* WORK TO BE COMPLETED
Find the number of lines below in which the word "Gastro" appears, and write that number only.

* SOURCE DATA
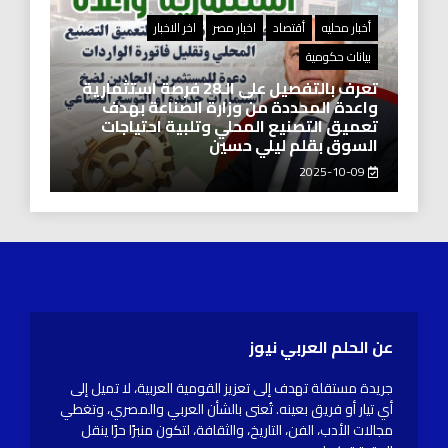
أخبار محليه
أقتصاد
اخبار مصر
اخر الاخبار
بيانات حكومية
تعرف بالتفصيل على الـ28 فرصة استثمارية
واعدة المحددة من وزارة الصناعة بهدف
تعميق التصنيع المحلي وتلبية احتياجات
السوق بقلم ليلي حسين
2025-10-09
عن الحلم العربي نيوز
جريدة مستقلة تهدف إلى تعزيز القومية العربية، لا تميل إلى
أي تيار أو فريق بعينه. تُعنى بالشأن العربي والمصري، وتغطي
مجالات الأدب، الفن، التاريخ، والثقافة، لتكون منبرًا حرًا ينقل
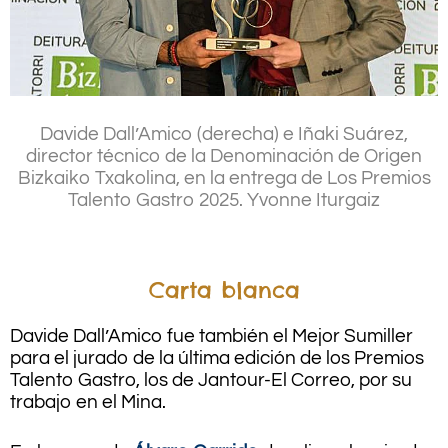
.
Davide Dall’Amico (derecha) e Iñaki Suárez,
director técnico de la Denominación de Origen
Bizkaiko Txakolina, en la entrega de Los Premios
Talento Gastro 2025.
Yvonne Iturgaiz
.
.
Carta blanca
Davide Dall’Amico fue también el Mejor Sumiller
para el jurado de la última edición de los Premios
Talento Gastro, los de Jantour-El Correo, por su
trabajo en el Mina.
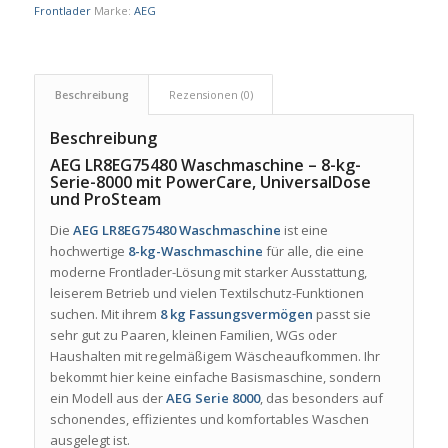
Frontlader
Marke:
AEG
Beschreibung
Rezensionen (0)
Beschreibung
AEG LR8EG75480 Waschmaschine – 8-kg-
Serie-8000 mit PowerCare, UniversalDose
und ProSteam
Die
AEG LR8EG75480 Waschmaschine
ist eine
hochwertige
8-kg-Waschmaschine
für alle, die eine
moderne Frontlader-Lösung mit starker Ausstattung,
leiserem Betrieb und vielen Textilschutz-Funktionen
suchen. Mit ihrem
8 kg Fassungsvermögen
passt sie
sehr gut zu Paaren, kleinen Familien, WGs oder
Haushalten mit regelmäßigem Wäscheaufkommen. Ihr
bekommt hier keine einfache Basismaschine, sondern
ein Modell aus der
AEG Serie 8000
, das besonders auf
schonendes, effizientes und komfortables Waschen
ausgelegt ist.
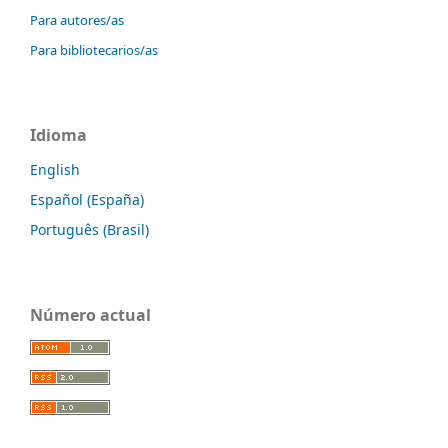
Para autores/as
Para bibliotecarios/as
Idioma
English
Español (España)
Português (Brasil)
Número actual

* ANSWER FOR THIS EXERCISE
2